The Legal Cheek View
The full-service US outfit Fried (pronounced like “freed”), Frank, Harris, Shriver & Jacobson LLP has built a reputation as a lean and profitable legal funds machine. With a profit equity per partner (PEP) of $4.25 million (£3.6 million) up 17% compared to last year, Fried Frank has made its name through its top-notch corporate work for big financial institutions and hedge funds. The firm hit the headlines in the aftermath of the GameStop short squeeze when it came to the aid of its clients Point72 Asset Management and Citadel regarding their $2.75 billion financing of Melvin Capital’s hedge funds. The London office also frequently advises titans in this space including BlackRock, Bain Capital and Goldman Sachs.
The firm is long-established in the City, setting up shop back in 1970, making it one of the first US law firms to open an office in Europe. Like many US firms, “there is little to no formal training and how much you learn depends entirely on who is giving you the work”. Rookies acknowledge that “this type of practical training wouldn’t work for everyone”, but is particularly well-suited to those who proactively seek out work and are “confident enough to question why things are being done/drafted a particular way”. It also really depends on your supervisor, as one spy reveals: “Some supervisors take the time to explain everything and give you more interesting tasks as you gain their trust, others will only give you admin.” That said, competition around TCs is stiff, with the firm currently offering just three in London each year.
The small intake certainly has its advantages. Trainees told us they get “lots of responsibility” and find the work “very stimulating”. One newbie sums it up: “Obviously there is a certain amount of typical trainee-style work that is not at all engaging, but I think the firm probably stacks up well against competitors in that respect.” Some, however, explain that more interesting work is earned, not gifted. “It has been my experience that a lot of responsibility and more complex work comes your way as a trainee, once you have proven yourself capable,” we are told.
But trainees are not left completely to their own devices, with reports of a “supportive culture” throughout the firm that especially shone through during the pandemic.
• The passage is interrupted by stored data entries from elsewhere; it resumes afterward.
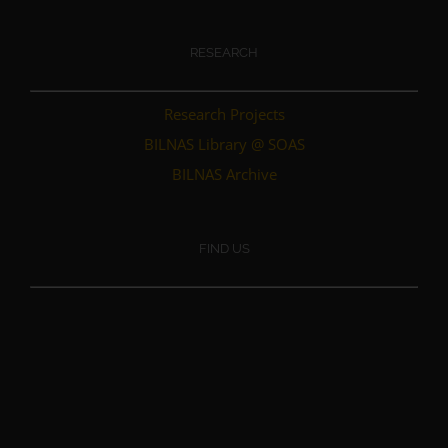
RESEARCH
Research Projects
BILNAS Library @ SOAS
BILNAS Archive
FIND US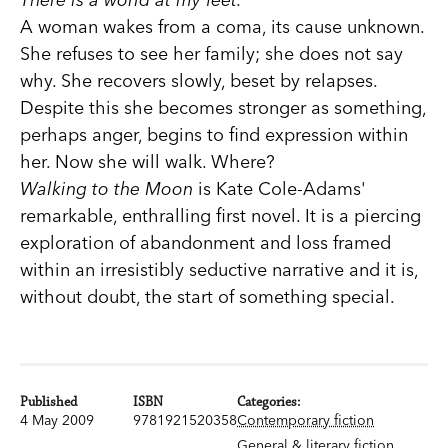
A woman wakes from a coma, its cause unknown.
She refuses to see her family; she does not say
why. She recovers slowly, beset by relapses.
Despite this she becomes stronger as something,
perhaps anger, begins to find expression within
her. Now she will walk. Where?
Walking to the Moon
is Kate Cole-Adams'
remarkable, enthralling first novel. It is a piercing
exploration of abandonment and loss framed
within an irresistibly seductive narrative and it is,
without doubt, the start of something special.
Published
ISBN
Categories:
4 May 2009
9781921520358
Contemporary fiction
General & literary fiction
Partners are said to be “mostly approachable” and there is apparently a clear absence of hierarchy within the firm. “Almost everyone is very approachable and supportive,” says one insider. “There are never any issues to find cover for holidays. People are genuinely excited about their work and everyone is generally keen to be working here.”
This helps trainees to really make the most of the training available to them, as one explains: “My supervising partner actively goes out of his way to make sure I appreciate the rationale behind every task and how it relates to the overall transaction.” But this does not appear to always be the case – “some are happy to talk no matter what. Others keep their door shut and never answer calls or emails”.
Drilling down further into the financials, Fried Frank has had a real bounce back from a muted set of results last year thanks to an uptick in M&A work. This makes it the firm’s strongest performance in the last 15 years. Revenues have doubled over the past seven years with 71% of that growth coming in the last five.
Financials aside, Legal Cheek received some grumbles from insiders on the subject of work/life balance, with one telling us that “it could be better”. Another says: “Sometimes I am at the office all night, other times I am pretty much done with my to do list by 5pm.”
However, a hefty NQ salary of £158,000 and “no pressure to be ‘online’ unnecessarily when we are in a quiet period” will likely make up for the occasional cancelled dinner with friends. Fried Frank’s legal tech is considered to be “standard”, with Litera software (a spell-check Word add-in) proving to be particularly handy for juniors. However, it can be gleaned from insider’s comments that there’s more to be done to improve efficiency with one stating that the “system of work allocation is quite poor so you can end up suddenly swamped”.
At present, there are no international secondments, despite strong lobbying from trainees, but one rookie did say they were about to undertake a client secondment for what, according to our records, seems to be a first. Other perks include fancy dinners, gym subsidies, private medical care and firm-funded travel opportunities. Trainees are also provided with a phone, monitor and laptop so they can work from home. But the US firm is especially keen to see rookies in their new digs at 100 Bishopsgate — a brand new skyscraper which is also home to magic circle outfit Freshfields. The major talking point of the move to a new office is that everyone — juniors included — gets the luxury of their own office. As one happy rookie put it: “Everyone receiving a personal office is a massive perk.” With great work, top-end NQ salaries and a swish office, Fried Frank rookies “can’t complain!”